Being short of time, I asked for recommendations to my new local friends who promptly suggested two tours in particular: the popular spice tour and the trip to the Jozani-Chwaka Bay monkey reserve.
The spice tour, the first one I did, was advertised as a way to get to know the local spices, the history of the spice trade and of the infamous slave trade, having been the third pillar of its economy.
The tour guides picked up our group at the Stone Town and brought us to a nearby forest, where we were shown several different spices and fruits (from vanilla to fresh cocoa beans and lychee trees).
After a walk filled with incredible flowers, plants and fruits (along the way we were able to take lychees branches. I don’t even remember how many I had…) the guides stopped us near some very tall palms. They turned out to be coconut palms.
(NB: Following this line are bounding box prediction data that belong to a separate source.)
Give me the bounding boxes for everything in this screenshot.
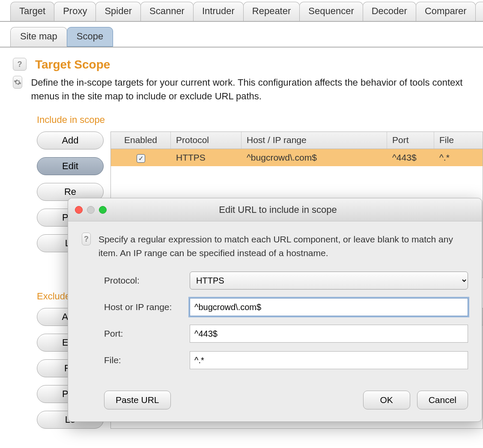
paste-url-button[interactable]: Paste URL [104,391,171,409]
subtab-sitemap[interactable]: Site map [10,27,67,47]
subtab-scope[interactable]: Scope [67,27,113,47]
port-label: Port: [104,329,190,339]
gear-icon[interactable] [13,76,22,89]
row-enabled-checkbox[interactable]: ✓ [137,154,145,163]
edit-url-dialog: Edit URL to include in scope ? Specify a… [68,198,482,422]
tab-comparer[interactable]: Comparer [416,2,476,21]
col-enabled[interactable]: Enabled [111,132,171,149]
top-tab-bar: Target Proxy Spider Scanner Intruder Rep… [0,0,483,22]
dialog-titlebar[interactable]: Edit URL to include in scope [68,198,482,221]
page-description: Define the in-scope targets for your cur… [31,76,483,103]
tab-decoder[interactable]: Decoder [363,2,416,21]
ok-button[interactable]: OK [363,391,410,409]
protocol-label: Protocol: [104,275,190,286]
include-section-label: Include in scope [37,114,483,125]
tab-repeater[interactable]: Repeater [243,2,300,21]
protocol-select[interactable]: HTTPS [190,272,468,290]
tab-extender-cut[interactable]: E [475,2,483,21]
row-file: ^.* [434,150,483,165]
dialog-help-icon[interactable]: ? [82,233,91,245]
dialog-description: Specify a regular expression to match ea… [98,233,468,260]
page-title: Target Scope [35,58,110,72]
tab-proxy[interactable]: Proxy [54,2,96,21]
dialog-title: Edit URL to include in scope [81,204,475,215]
file-input[interactable] [190,351,468,369]
col-port[interactable]: Port [387,132,434,149]
cancel-button[interactable]: Cancel [417,391,468,409]
row-protocol: HTTPS [171,150,242,165]
tab-target[interactable]: Target [10,2,54,21]
tab-scanner[interactable]: Scanner [140,2,194,21]
host-input[interactable] [190,298,468,316]
col-host[interactable]: Host / IP range [242,132,387,149]
tab-spider[interactable]: Spider [95,2,141,21]
col-protocol[interactable]: Protocol [171,132,242,149]
table-row[interactable]: ✓ HTTPS ^bugcrowd\.com$ ^443$ ^.* [111,149,483,166]
file-label: File: [104,355,190,365]
port-input[interactable] [190,325,468,343]
edit-button[interactable]: Edit [37,157,104,175]
row-host: ^bugcrowd\.com$ [242,150,387,165]
row-port: ^443$ [387,150,434,165]
col-file[interactable]: File [434,132,483,149]
host-label: Host or IP range: [104,302,190,312]
tab-sequencer[interactable]: Sequencer [299,2,363,21]
sub-tab-bar: Site map Scope [0,22,483,48]
add-button[interactable]: Add [37,131,104,149]
help-icon[interactable]: ? [13,58,27,71]
tab-intruder[interactable]: Intruder [193,2,244,21]
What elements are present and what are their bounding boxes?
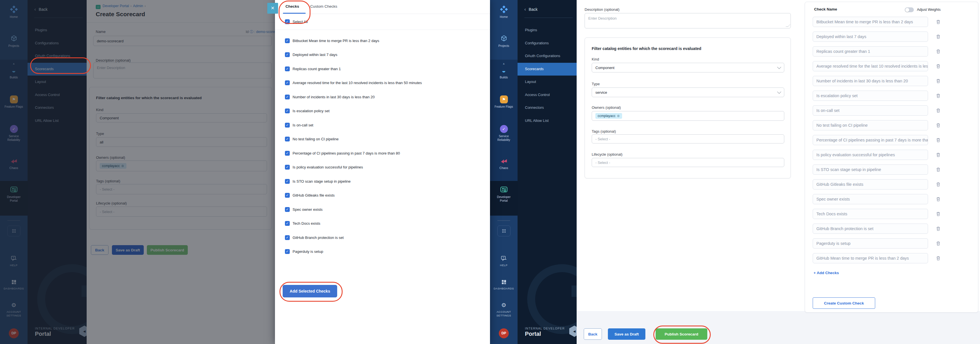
check-checkbox[interactable]: ✓ [285, 137, 290, 142]
check-checkbox[interactable]: ✓ [285, 80, 290, 85]
check-checkbox[interactable]: ✓ [285, 38, 290, 43]
check-name-input[interactable]: Is on-call set [813, 105, 928, 116]
sidebar-item-developer-portal[interactable]: DeveloperPortal [490, 185, 517, 202]
tab-custom-checks[interactable]: Custom Checks [310, 4, 337, 8]
trash-icon[interactable] [935, 152, 941, 158]
check-row: ✓ GitHub Branch protection is set [285, 235, 484, 240]
annotation-oval-add-selected-checks [280, 282, 342, 302]
trash-icon[interactable] [935, 78, 941, 84]
save-as-draft-button[interactable]: Save as Draft [608, 328, 645, 340]
kind-label: Kind [592, 57, 599, 61]
check-name-input[interactable]: No test failing on CI pipeline [813, 120, 928, 131]
check-checkbox[interactable]: ✓ [285, 123, 290, 127]
trash-icon[interactable] [935, 49, 941, 54]
check-row: ✓ Is STO scan stage setup in pipeline [285, 178, 484, 184]
description-textarea[interactable]: Enter Description [585, 13, 791, 29]
lifecycle-select[interactable]: - Select - [592, 158, 784, 167]
trash-icon[interactable] [935, 196, 941, 202]
trash-icon[interactable] [935, 63, 941, 69]
chip-remove-icon[interactable]: ⊗ [617, 114, 620, 118]
help-chat-icon: ? [501, 255, 508, 262]
sidebar-item-account-settings[interactable]: ⚙ ACCOUNTSETTINGS [490, 302, 517, 317]
textarea-resize-handle[interactable] [786, 24, 791, 27]
nav-item[interactable]: Scorecards [517, 63, 577, 76]
check-checkbox[interactable]: ✓ [285, 165, 290, 170]
nav-item[interactable]: Plugins [517, 24, 577, 37]
check-checkbox[interactable]: ✓ [285, 95, 290, 99]
check-checkbox[interactable]: ✓ [285, 235, 290, 240]
trash-icon[interactable] [935, 93, 941, 99]
trash-icon[interactable] [935, 182, 941, 187]
check-checkbox[interactable]: ✓ [285, 151, 290, 156]
check-name-input[interactable]: Tech Docs exists [813, 209, 928, 219]
trash-icon[interactable] [935, 123, 941, 128]
trash-icon[interactable] [935, 108, 941, 113]
check-checkbox[interactable]: ✓ [285, 221, 290, 226]
trash-icon[interactable] [935, 167, 941, 172]
check-name-input[interactable]: GitHub Mean time to merge PR is less tha… [813, 253, 928, 263]
sidebar-item-home[interactable]: Home [490, 5, 517, 19]
sidebar-item-service-reliability[interactable]: ✓ ServiceReliability [490, 125, 517, 142]
collapse-up-icon[interactable]: ▲ [490, 62, 517, 65]
owner-chip[interactable]: ccmplayacc⊗ [595, 113, 622, 119]
trash-icon[interactable] [935, 211, 941, 217]
back-link[interactable]: ‹Back [524, 7, 538, 12]
trash-icon[interactable] [935, 19, 941, 25]
nav-item[interactable]: Connectors [517, 101, 577, 115]
trash-icon[interactable] [935, 137, 941, 143]
sidebar-item-chaos[interactable]: Chaos [490, 157, 517, 170]
back-button[interactable]: Back [584, 328, 602, 340]
tags-select[interactable]: - Select - [592, 134, 784, 143]
check-name-input[interactable]: Spec owner exists [813, 194, 928, 204]
check-checkbox[interactable]: ✓ [285, 193, 290, 198]
check-name-input[interactable]: Is STO scan stage setup in pipeline [813, 164, 928, 175]
check-name-input[interactable]: Percentage of CI pipelines passing in pa… [813, 135, 928, 145]
check-name-input[interactable]: Deployed within last 7 days [813, 32, 928, 42]
module-selector-button[interactable] [497, 226, 511, 236]
sidebar-item-dashboards[interactable]: DASHBOARDS [490, 279, 517, 290]
check-name-input[interactable]: Pagerduty is setup [813, 238, 928, 248]
check-label: Tech Docs exists [293, 221, 320, 226]
check-name-input[interactable]: Is escalation policy set [813, 91, 928, 101]
check-name-input[interactable]: Replicas count greater than 1 [813, 46, 928, 57]
add-checks-link[interactable]: + Add Checks [813, 271, 839, 275]
check-name-input[interactable]: Bitbucket Mean time to merge PR is less … [813, 17, 928, 27]
check-checkbox[interactable]: ✓ [285, 52, 290, 57]
create-custom-check-button[interactable]: Create Custom Check [813, 298, 875, 309]
kind-select[interactable]: Component [592, 63, 784, 72]
check-name-input[interactable]: Is policy evaluation successful for pipe… [813, 150, 928, 160]
check-checkbox[interactable]: ✓ [285, 67, 290, 71]
nav-item[interactable]: URL Allow List [517, 115, 577, 127]
trash-icon[interactable] [935, 226, 941, 231]
check-name-input[interactable]: GitHub Gitleaks file exists [813, 179, 928, 190]
sidebar-item-builds[interactable]: ◒ Builds [490, 68, 517, 79]
check-checkbox[interactable]: ✓ [285, 249, 290, 254]
check-checkbox[interactable]: ✓ [285, 179, 290, 184]
nav-item[interactable]: Layout [517, 76, 577, 89]
check-label: No test failing on CI pipeline [293, 137, 339, 141]
feature-flags-icon: ⚑ [500, 96, 508, 104]
sidebar-item-projects[interactable]: Projects [490, 35, 517, 48]
sidebar-item-help[interactable]: ? HELP [490, 255, 517, 267]
sidebar-item-feature-flags[interactable]: ⚑ Feature Flags [490, 96, 517, 108]
user-avatar[interactable]: DP [499, 328, 509, 338]
admin-nav-panel: ‹Back Plugins Configurations OAuth Confi… [517, 0, 577, 344]
check-name-input[interactable]: GitHub Branch protection is set [813, 223, 928, 234]
check-name-input[interactable]: Average resolved time for the last 10 re… [813, 61, 928, 71]
adjust-weights-toggle[interactable] [905, 7, 914, 12]
check-name-row: Replicas count greater than 1 [813, 46, 941, 57]
annotation-oval-publish-scorecard [653, 325, 711, 344]
check-checkbox[interactable]: ✓ [285, 207, 290, 212]
type-select[interactable]: service [592, 88, 784, 97]
trash-icon[interactable] [935, 240, 941, 246]
trash-icon[interactable] [935, 34, 941, 40]
nav-item[interactable]: Access Control [517, 89, 577, 102]
trash-icon[interactable] [935, 255, 941, 261]
type-label: Type [592, 82, 600, 86]
owners-input[interactable]: ccmplayacc⊗ [592, 111, 784, 121]
check-name-input[interactable]: Number of incidents in last 30 days is l… [813, 76, 928, 86]
nav-item[interactable]: OAuth Configurations [517, 50, 577, 63]
check-checkbox[interactable]: ✓ [285, 108, 290, 113]
description-label: Description (optional) [585, 7, 619, 12]
nav-item[interactable]: Configurations [517, 37, 577, 50]
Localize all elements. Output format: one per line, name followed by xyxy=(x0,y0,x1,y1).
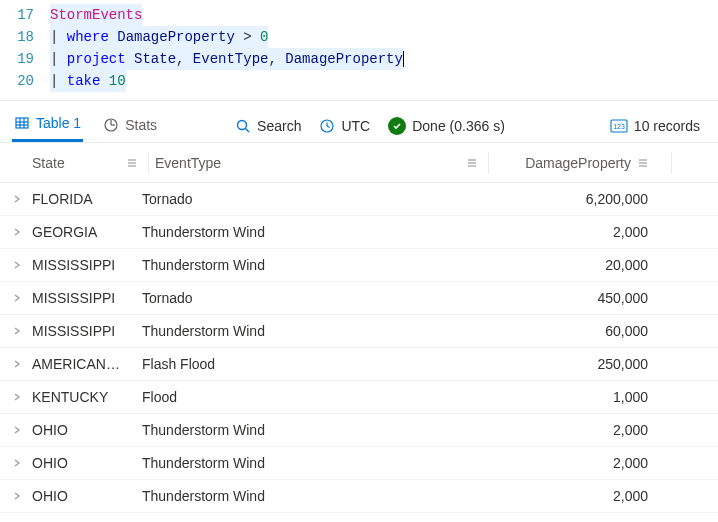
cell-damage: 250,000 xyxy=(508,356,678,372)
expand-row-icon[interactable] xyxy=(12,488,32,504)
cell-damage: 6,200,000 xyxy=(508,191,678,207)
query-editor[interactable]: 17StormEvents18| where DamageProperty > … xyxy=(0,0,718,100)
search-button[interactable]: Search xyxy=(235,118,301,134)
cell-eventtype: Thunderstorm Wind xyxy=(142,323,508,339)
search-icon xyxy=(235,118,251,134)
table-row[interactable]: AMERICAN…Flash Flood250,000 xyxy=(0,348,718,381)
expand-row-icon[interactable] xyxy=(12,389,32,405)
svg-line-12 xyxy=(327,126,330,128)
cell-state: OHIO xyxy=(32,455,142,471)
cell-state: OHIO xyxy=(32,422,142,438)
table-row[interactable]: MISSISSIPPIThunderstorm Wind20,000 xyxy=(0,249,718,282)
cell-state: MISSISSIPPI xyxy=(32,290,142,306)
grid-body: FLORIDATornado6,200,000GEORGIAThundersto… xyxy=(0,183,718,513)
stats-icon xyxy=(103,117,119,133)
svg-point-8 xyxy=(238,120,247,129)
cell-damage: 1,000 xyxy=(508,389,678,405)
cell-state: KENTUCKY xyxy=(32,389,142,405)
grid-header: State EventType DamageProperty xyxy=(0,143,718,183)
col-header-state[interactable]: State xyxy=(32,155,142,171)
expand-row-icon[interactable] xyxy=(12,356,32,372)
expand-row-icon[interactable] xyxy=(12,191,32,207)
results-toolbar: Table 1 Stats Search UTC Done (0.366 s) xyxy=(0,100,718,142)
status-done: Done (0.366 s) xyxy=(388,117,505,135)
expand-row-icon[interactable] xyxy=(12,455,32,471)
utc-toggle[interactable]: UTC xyxy=(319,118,370,134)
status-text: Done (0.366 s) xyxy=(412,118,505,134)
cell-eventtype: Thunderstorm Wind xyxy=(142,224,508,240)
column-menu-icon[interactable] xyxy=(637,157,649,169)
record-count: 123 10 records xyxy=(610,118,706,134)
cell-damage: 2,000 xyxy=(508,455,678,471)
cell-damage: 2,000 xyxy=(508,422,678,438)
results-grid: State EventType DamageProperty FLORIDATo… xyxy=(0,142,718,513)
tab-stats[interactable]: Stats xyxy=(101,111,159,141)
cell-damage: 20,000 xyxy=(508,257,678,273)
table-row[interactable]: KENTUCKYFlood1,000 xyxy=(0,381,718,414)
utc-label: UTC xyxy=(341,118,370,134)
column-menu-icon[interactable] xyxy=(466,157,482,169)
table-row[interactable]: MISSISSIPPIThunderstorm Wind60,000 xyxy=(0,315,718,348)
cell-state: GEORGIA xyxy=(32,224,142,240)
expand-row-icon[interactable] xyxy=(12,422,32,438)
expand-row-icon[interactable] xyxy=(12,290,32,306)
cell-state: MISSISSIPPI xyxy=(32,257,142,273)
line-number: 17 xyxy=(0,4,50,26)
tab-table[interactable]: Table 1 xyxy=(12,109,83,142)
record-count-label: 10 records xyxy=(634,118,700,134)
line-number: 20 xyxy=(0,70,50,92)
col-header-eventtype[interactable]: EventType xyxy=(155,155,482,171)
cell-damage: 450,000 xyxy=(508,290,678,306)
cell-eventtype: Tornado xyxy=(142,290,508,306)
svg-text:123: 123 xyxy=(613,123,625,130)
cell-state: MISSISSIPPI xyxy=(32,323,142,339)
col-header-damage-label: DamageProperty xyxy=(525,155,631,171)
cell-eventtype: Flood xyxy=(142,389,508,405)
cell-damage: 2,000 xyxy=(508,224,678,240)
table-row[interactable]: OHIOThunderstorm Wind2,000 xyxy=(0,480,718,513)
expand-row-icon[interactable] xyxy=(12,323,32,339)
cell-state: OHIO xyxy=(32,488,142,504)
svg-line-9 xyxy=(246,128,250,132)
code-line[interactable]: | project State, EventType, DamageProper… xyxy=(50,48,404,70)
cell-damage: 60,000 xyxy=(508,323,678,339)
records-icon: 123 xyxy=(610,119,628,133)
cell-eventtype: Thunderstorm Wind xyxy=(142,257,508,273)
col-header-state-label: State xyxy=(32,155,65,171)
expand-row-icon[interactable] xyxy=(12,257,32,273)
line-number: 18 xyxy=(0,26,50,48)
line-number: 19 xyxy=(0,48,50,70)
expand-row-icon[interactable] xyxy=(12,224,32,240)
table-row[interactable]: OHIOThunderstorm Wind2,000 xyxy=(0,447,718,480)
cell-state: AMERICAN… xyxy=(32,356,142,372)
cell-eventtype: Thunderstorm Wind xyxy=(142,455,508,471)
code-line[interactable]: | take 10 xyxy=(50,70,126,92)
cell-eventtype: Tornado xyxy=(142,191,508,207)
search-label: Search xyxy=(257,118,301,134)
svg-rect-0 xyxy=(16,118,28,128)
table-row[interactable]: GEORGIAThunderstorm Wind2,000 xyxy=(0,216,718,249)
table-row[interactable]: OHIOThunderstorm Wind2,000 xyxy=(0,414,718,447)
cell-damage: 2,000 xyxy=(508,488,678,504)
col-header-damage[interactable]: DamageProperty xyxy=(495,155,665,171)
col-header-eventtype-label: EventType xyxy=(155,155,221,171)
cell-eventtype: Thunderstorm Wind xyxy=(142,488,508,504)
column-menu-icon[interactable] xyxy=(126,157,142,169)
table-icon xyxy=(14,115,30,131)
text-cursor xyxy=(403,51,404,67)
table-row[interactable]: FLORIDATornado6,200,000 xyxy=(0,183,718,216)
tab-table-label: Table 1 xyxy=(36,115,81,131)
cell-eventtype: Thunderstorm Wind xyxy=(142,422,508,438)
cell-state: FLORIDA xyxy=(32,191,142,207)
cell-eventtype: Flash Flood xyxy=(142,356,508,372)
code-line[interactable]: | where DamageProperty > 0 xyxy=(50,26,268,48)
clock-icon xyxy=(319,118,335,134)
check-icon xyxy=(388,117,406,135)
table-row[interactable]: MISSISSIPPITornado450,000 xyxy=(0,282,718,315)
code-line[interactable]: StormEvents xyxy=(50,4,142,26)
tab-stats-label: Stats xyxy=(125,117,157,133)
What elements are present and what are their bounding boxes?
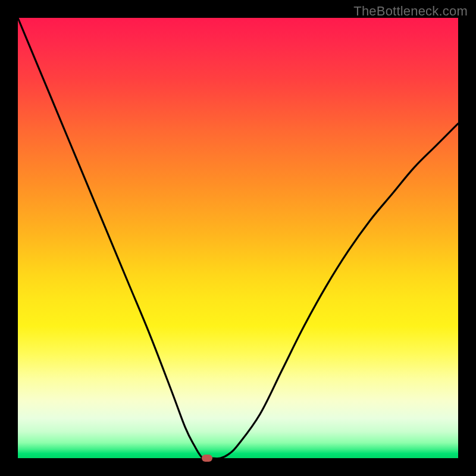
curve-svg (18, 18, 458, 458)
bottleneck-curve (18, 18, 458, 459)
plot-area (18, 18, 458, 458)
chart-frame: TheBottleneck.com (0, 0, 476, 476)
watermark-text: TheBottleneck.com (353, 4, 468, 19)
optimal-marker (202, 455, 212, 462)
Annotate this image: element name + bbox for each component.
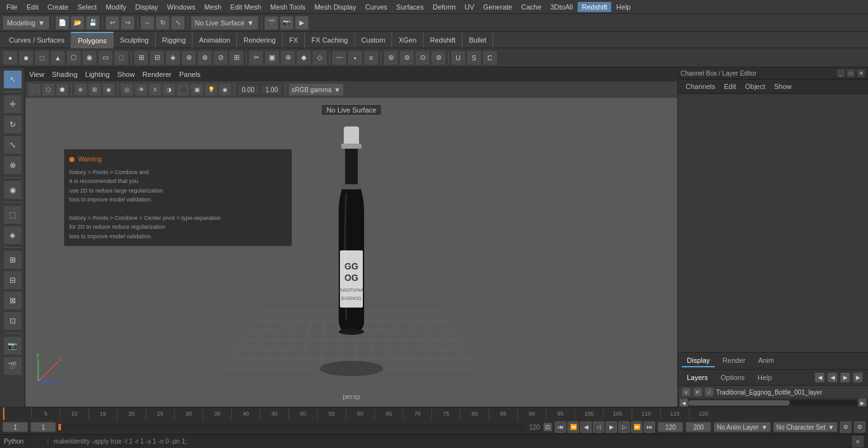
snap-btn[interactable]: ⊞	[3, 250, 22, 269]
menu-create[interactable]: Create	[44, 2, 72, 12]
max-frame-input[interactable]	[686, 422, 711, 432]
sphere-icon[interactable]: ●	[3, 50, 18, 65]
menu-modify[interactable]: Modify	[102, 2, 130, 12]
vp-snap1-btn[interactable]: ⊕	[74, 83, 87, 96]
render2-btn[interactable]: 📷	[280, 16, 294, 30]
render-tab[interactable]: Render	[717, 355, 750, 367]
prev-frame-btn[interactable]: ◀	[580, 421, 592, 433]
vp-shadow-btn[interactable]: ◉	[219, 83, 231, 96]
render3-btn[interactable]: 🎬	[3, 356, 22, 376]
separate-icon[interactable]: ⊘	[213, 50, 228, 65]
tab-fx[interactable]: FX	[283, 32, 305, 48]
menu-deform[interactable]: Deform	[429, 2, 459, 12]
timeline-ruler[interactable]: 5 10 15 20 25 30 35 40 45 50 55 60 65 70…	[0, 407, 868, 420]
menu-edit-mesh[interactable]: Edit Mesh	[226, 2, 265, 12]
character-set-dropdown[interactable]: No Character Set ▼	[773, 422, 837, 432]
tab-custom[interactable]: Custom	[355, 32, 393, 48]
skip-to-end-btn[interactable]: ⏭	[644, 421, 655, 433]
snap4-btn[interactable]: ⊡	[3, 311, 22, 330]
vp-isolate-btn[interactable]: ◎	[121, 83, 133, 96]
poke-icon[interactable]: ◆	[296, 50, 311, 65]
universal-tool-btn[interactable]: ⊕	[3, 156, 22, 175]
cube2-icon[interactable]: □	[34, 50, 50, 65]
wedge-icon[interactable]: ◇	[312, 50, 327, 65]
layers-help-tab[interactable]: Help	[754, 372, 776, 383]
torus-icon[interactable]: ◉	[82, 50, 97, 65]
menu-curves[interactable]: Curves	[362, 2, 391, 12]
combine-icon[interactable]: ⊗	[197, 50, 212, 65]
plane-icon[interactable]: ▭	[98, 50, 113, 65]
viewport-canvas[interactable]: GG OG TRADITIONAL EGGNOG No Live Surface…	[25, 98, 677, 407]
vp-wire-btn[interactable]: ⬛	[177, 83, 189, 96]
cleanup-icon[interactable]: C	[482, 50, 498, 65]
rp-close-btn[interactable]: ✕	[857, 69, 865, 78]
skip-to-start-btn[interactable]: ⏮	[555, 421, 566, 433]
extrude-icon[interactable]: ⊞	[133, 50, 149, 65]
menu-display[interactable]: Display	[132, 2, 162, 12]
colorspace-dropdown[interactable]: sRGB gamma ▼	[288, 83, 344, 96]
render-btn[interactable]: 🎬	[264, 16, 278, 30]
undo-btn[interactable]: ↩	[105, 16, 119, 30]
menu-mesh-display[interactable]: Mesh Display	[311, 2, 360, 12]
tab-xgen[interactable]: XGen	[392, 32, 423, 48]
menu-3dto[interactable]: 3DtoAll	[546, 2, 576, 12]
play-fwd-btn[interactable]: ▶	[606, 421, 617, 433]
vp-val1-input[interactable]	[237, 84, 259, 95]
char-set-settings-btn[interactable]: ⚙	[854, 421, 865, 433]
vp-xray-btn[interactable]: X	[149, 83, 161, 96]
range-btn[interactable]: ⊡	[543, 423, 552, 431]
vp-menu-view[interactable]: View	[29, 71, 44, 78]
scroll-left-btn[interactable]: ◀	[679, 398, 688, 407]
harden-icon[interactable]: ▪	[348, 50, 363, 65]
object-tab[interactable]: Object	[741, 81, 769, 92]
save-file-btn[interactable]: 💾	[86, 16, 100, 30]
scrollbar-thumb[interactable]	[688, 400, 790, 405]
timeline-bar[interactable]	[58, 424, 526, 430]
layer-back2-btn[interactable]: ◀	[827, 372, 837, 383]
rotate-btn[interactable]: ↻	[156, 16, 170, 30]
merge-icon[interactable]: ⊛	[383, 50, 398, 65]
layer-item[interactable]: V P / Traditional_Eggnog_Bottle_001_laye…	[678, 386, 868, 399]
layers-tab[interactable]: Layers	[683, 372, 712, 383]
scroll-right-btn[interactable]: ▶	[858, 398, 867, 407]
menu-file[interactable]: File	[3, 2, 22, 12]
next-frame-btn[interactable]: ▷	[618, 421, 630, 433]
tab-polygons[interactable]: Polygons	[71, 32, 113, 48]
layer-visibility-v[interactable]: V	[682, 388, 691, 397]
edit-tab[interactable]: Edit	[720, 81, 740, 92]
next-key-btn[interactable]: ⏩	[631, 421, 642, 433]
vp-val2-input[interactable]	[261, 84, 283, 95]
no-live-surface-btn[interactable]: No Live Surface ▼	[191, 16, 259, 30]
soft-select-btn[interactable]: ◉	[3, 180, 22, 200]
play-back-btn[interactable]: ◁	[593, 421, 604, 433]
snap2-btn[interactable]: ⊟	[3, 271, 22, 290]
menu-windows[interactable]: Windows	[163, 2, 200, 12]
split-icon[interactable]: ⊕	[280, 50, 295, 65]
vp-light-btn[interactable]: 💡	[205, 83, 217, 96]
vp-menu-shading[interactable]: Shading	[52, 71, 78, 78]
vp-shade-btn[interactable]: ◑	[163, 83, 175, 96]
status-settings-btn[interactable]: ≡	[851, 435, 864, 448]
rp-minimize-btn[interactable]: _	[836, 69, 845, 78]
layers-scrollbar[interactable]: ◀ ▶	[678, 399, 868, 407]
menu-surfaces[interactable]: Surfaces	[393, 2, 428, 12]
bevel-icon[interactable]: ◈	[165, 50, 180, 65]
anim-layer-dropdown[interactable]: No Anim Layer ▼	[714, 422, 771, 432]
tab-rigging[interactable]: Rigging	[156, 32, 193, 48]
tab-redshift[interactable]: Redshift	[424, 32, 463, 48]
scale-tool-btn[interactable]: ⤡	[3, 135, 22, 154]
vp-cam-btn[interactable]: 🎥	[28, 83, 41, 96]
menu-redshift[interactable]: Redshift	[578, 2, 611, 12]
layer-back-btn[interactable]: ◀	[815, 372, 825, 383]
modeling-dropdown[interactable]: Modeling ▼	[3, 16, 50, 30]
paint-select-btn[interactable]: ◈	[3, 226, 22, 245]
cube-icon[interactable]: ■	[18, 50, 34, 65]
open-file-btn[interactable]: 📂	[71, 16, 85, 30]
tab-bullet[interactable]: Bullet	[463, 32, 494, 48]
tab-rendering[interactable]: Rendering	[237, 32, 283, 48]
redo-btn[interactable]: ↪	[121, 16, 135, 30]
layer-fwd-btn[interactable]: ▶	[840, 372, 850, 383]
cone-icon[interactable]: ▲	[50, 50, 65, 65]
vp-menu-show[interactable]: Show	[118, 71, 135, 78]
soften-icon[interactable]: 〰	[332, 50, 347, 65]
As part of the tour, one of guides hugged the trunk, tied a rope around his feet and started climbing the immense palm. During the climb, he started singing a local song to give him strength (I would do it to just keep my mind busy and I would definitely shout a lot).
In about a minute he was at the top, fetching coconuts and tossing them down after loud warnings.
I got to try my first fresh coconut (still green and not the brown and hairy ones), freshly opened with a machete.
The last part of the tour included the optional visit to the Mangapwani Coral Cave and a traditional lunch.
The cave, as you might imagine, was dark, wet and huge and, by itself, not too exciting or interesting. We accessed it through some stairs going deep into the ground.
Once we all arrived, the guide started to tell the history of Zanzibar and explaining how it is believed that the Mangapwani cave (meaning ‘Arab shore’) was widely used as a hiding place for slaves after the trade was officially abolished (1873). That’s where it gets its other name: slave cave.
That bit of information made us all more aware of where we were; it also made me try to somewhat imagine how it must have been to be kept in there but I certainly failed at doing so.
A quick visit to the Mangapwani Beach, which connected to the cave, before heading for lunch.
A large meal consisting of rice, chapati and different types of curry, loads of them, waited for us at a traditional-looking hut. We had the chance to purchase spices as well as other products on the way back to the Stone Town, our final destination and the end of the tour.